Leilani Farha


Leilani Farha joined the Bertha Challenge in her final year as UN Special Rapporteur on the right to adequate housing. The Fellowship presented an opportunity for her to connect, share and collaborate with locally focused activists and investigative journalists.

The Bertha Challenge encourages Fellows to connect across a diverse cohort, to explore new ways of working collaboratively outside their traditional silos and to support each other’s campaigns and projects.

For Canada-based activist Fellow Leilani Farha – then in her last year as UN Special Rapporteur on Adequate Housing – the Bertha Challenge was an opportunity to connect her global advocacy and legal work with locally focused activism and journalism.

She brought with her an international platform recognized for drawing attention to how financialization hinders the advancement of housing as a basic human right in cities around the world – a problem at the heart of the Bertha Challenge 2020 question.

Through the Fellowship program, Leilani was able to connect regularly with activists and journalists across 14 countries. Hearing about their projects had an influence on her work:

“It was deeply enriching for me to have access to people doing this on a day-to-day basis. I knew that once every few weeks, I would have a conversation with the cohort and expand my own understanding and learning.”
Leilani Farha, Canada Without Poverty

Leilani produced policy guidance notes as a part of her Fellowship: these were resources that activist and journalist Fellows in the cohort used for their own Fellowship projects.

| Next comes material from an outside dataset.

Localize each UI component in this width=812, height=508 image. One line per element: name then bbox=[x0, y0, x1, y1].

When journalist Fellow Sotiris Sideris presented his investigation into housing inequalities in Athens, for example, he used Leilani’s guidance notes on government human rights obligations to housing provision in the face of the Covid-19 pandemic to highlight the Greek government’s failure to protect those at risk of eviction.

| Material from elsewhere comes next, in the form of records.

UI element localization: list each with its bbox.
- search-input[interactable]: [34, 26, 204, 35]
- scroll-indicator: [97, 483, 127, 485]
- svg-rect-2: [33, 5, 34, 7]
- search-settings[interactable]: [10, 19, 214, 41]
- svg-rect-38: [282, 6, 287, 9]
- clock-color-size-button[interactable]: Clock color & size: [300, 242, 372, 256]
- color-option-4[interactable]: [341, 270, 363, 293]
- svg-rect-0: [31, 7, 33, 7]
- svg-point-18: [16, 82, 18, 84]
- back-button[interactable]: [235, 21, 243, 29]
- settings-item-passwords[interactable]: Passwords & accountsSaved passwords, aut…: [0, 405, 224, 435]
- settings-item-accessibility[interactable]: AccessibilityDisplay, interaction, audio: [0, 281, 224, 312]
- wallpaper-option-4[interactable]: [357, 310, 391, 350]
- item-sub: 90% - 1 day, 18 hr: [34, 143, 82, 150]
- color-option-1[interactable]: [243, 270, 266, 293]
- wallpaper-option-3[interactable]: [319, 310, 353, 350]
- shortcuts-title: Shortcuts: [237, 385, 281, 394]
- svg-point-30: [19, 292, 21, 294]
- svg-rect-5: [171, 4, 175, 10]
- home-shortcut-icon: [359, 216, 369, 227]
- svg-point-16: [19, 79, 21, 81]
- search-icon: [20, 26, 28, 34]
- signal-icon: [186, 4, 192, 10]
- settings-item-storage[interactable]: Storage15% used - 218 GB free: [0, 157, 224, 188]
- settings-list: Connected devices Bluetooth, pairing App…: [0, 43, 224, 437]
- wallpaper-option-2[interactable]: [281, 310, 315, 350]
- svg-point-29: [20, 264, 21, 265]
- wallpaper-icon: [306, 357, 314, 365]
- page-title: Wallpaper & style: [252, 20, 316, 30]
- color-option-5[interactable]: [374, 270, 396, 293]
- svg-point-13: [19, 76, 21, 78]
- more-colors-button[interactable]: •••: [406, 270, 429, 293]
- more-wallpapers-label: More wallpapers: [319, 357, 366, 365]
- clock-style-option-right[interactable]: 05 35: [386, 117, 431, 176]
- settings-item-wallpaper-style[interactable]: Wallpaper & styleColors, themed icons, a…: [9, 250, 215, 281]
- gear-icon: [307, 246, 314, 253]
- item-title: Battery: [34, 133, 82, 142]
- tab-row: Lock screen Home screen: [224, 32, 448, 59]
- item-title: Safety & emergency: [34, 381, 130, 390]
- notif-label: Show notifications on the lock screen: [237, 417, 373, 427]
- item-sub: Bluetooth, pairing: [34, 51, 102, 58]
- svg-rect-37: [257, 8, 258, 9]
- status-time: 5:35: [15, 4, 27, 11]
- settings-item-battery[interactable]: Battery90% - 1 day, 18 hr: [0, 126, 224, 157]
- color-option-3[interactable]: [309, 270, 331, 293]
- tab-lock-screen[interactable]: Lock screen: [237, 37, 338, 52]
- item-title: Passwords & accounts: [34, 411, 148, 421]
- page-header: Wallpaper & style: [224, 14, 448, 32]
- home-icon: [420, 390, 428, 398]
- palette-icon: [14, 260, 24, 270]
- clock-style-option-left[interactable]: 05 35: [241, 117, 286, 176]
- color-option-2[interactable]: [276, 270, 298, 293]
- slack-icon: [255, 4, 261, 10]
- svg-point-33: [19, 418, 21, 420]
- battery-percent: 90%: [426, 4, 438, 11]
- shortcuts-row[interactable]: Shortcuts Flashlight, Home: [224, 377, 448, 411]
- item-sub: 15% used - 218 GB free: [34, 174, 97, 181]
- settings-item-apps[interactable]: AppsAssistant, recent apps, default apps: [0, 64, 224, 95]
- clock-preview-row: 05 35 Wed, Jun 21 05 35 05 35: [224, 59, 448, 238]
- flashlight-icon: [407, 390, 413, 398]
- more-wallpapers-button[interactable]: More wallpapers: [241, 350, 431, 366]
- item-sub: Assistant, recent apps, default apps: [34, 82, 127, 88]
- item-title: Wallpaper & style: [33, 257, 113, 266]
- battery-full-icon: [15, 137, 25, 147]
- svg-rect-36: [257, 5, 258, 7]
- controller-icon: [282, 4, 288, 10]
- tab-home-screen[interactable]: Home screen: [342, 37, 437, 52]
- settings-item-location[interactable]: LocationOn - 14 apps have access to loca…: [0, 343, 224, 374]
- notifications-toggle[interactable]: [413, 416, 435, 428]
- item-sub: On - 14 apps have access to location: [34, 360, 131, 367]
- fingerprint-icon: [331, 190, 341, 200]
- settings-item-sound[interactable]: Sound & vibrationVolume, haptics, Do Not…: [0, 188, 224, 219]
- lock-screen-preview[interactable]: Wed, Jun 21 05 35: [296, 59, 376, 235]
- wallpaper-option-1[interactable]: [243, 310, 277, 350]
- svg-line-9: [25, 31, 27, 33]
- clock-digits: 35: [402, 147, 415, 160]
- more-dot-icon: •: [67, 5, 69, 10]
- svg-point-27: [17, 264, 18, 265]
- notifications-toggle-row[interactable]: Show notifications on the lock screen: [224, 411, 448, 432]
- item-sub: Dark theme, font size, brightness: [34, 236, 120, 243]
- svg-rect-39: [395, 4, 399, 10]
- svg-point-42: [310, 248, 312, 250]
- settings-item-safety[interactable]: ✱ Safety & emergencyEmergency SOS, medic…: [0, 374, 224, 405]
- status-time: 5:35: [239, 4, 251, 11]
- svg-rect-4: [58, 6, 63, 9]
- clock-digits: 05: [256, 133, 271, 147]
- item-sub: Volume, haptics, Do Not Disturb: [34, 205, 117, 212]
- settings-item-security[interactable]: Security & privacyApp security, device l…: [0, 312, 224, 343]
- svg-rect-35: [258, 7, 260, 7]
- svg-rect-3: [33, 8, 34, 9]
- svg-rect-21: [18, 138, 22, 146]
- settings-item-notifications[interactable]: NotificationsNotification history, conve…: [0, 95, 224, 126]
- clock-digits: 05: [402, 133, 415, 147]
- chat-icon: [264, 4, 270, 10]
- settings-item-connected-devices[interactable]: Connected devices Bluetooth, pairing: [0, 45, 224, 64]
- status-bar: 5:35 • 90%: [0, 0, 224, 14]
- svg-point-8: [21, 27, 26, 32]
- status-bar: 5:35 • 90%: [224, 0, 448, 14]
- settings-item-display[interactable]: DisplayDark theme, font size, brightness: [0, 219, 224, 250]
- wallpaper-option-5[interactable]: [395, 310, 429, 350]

Similarly, other Fellows – and even other Bertha grantees – benefited from access to Leilani and the office she held. On 5 December 2019, the Tshisimani Centre for Activist Education hosted a public screening of Leilani’s film Push for land and housing activists in Cape Town. This was followed by a live (over video link) discussion between Leilani and Mandisa Shandu, director of Ndifuna Ukwazi – a Bertha grantee as well as Bertha Challenge Fellow Jared Rossouw’s host organization. Leilani offered an international human rights perspective on the housing challenges faced in South Africa, while Mandisa discussed the resistance to growing housing inequalities from communities, activists and lawyers calling for affordable land and housing.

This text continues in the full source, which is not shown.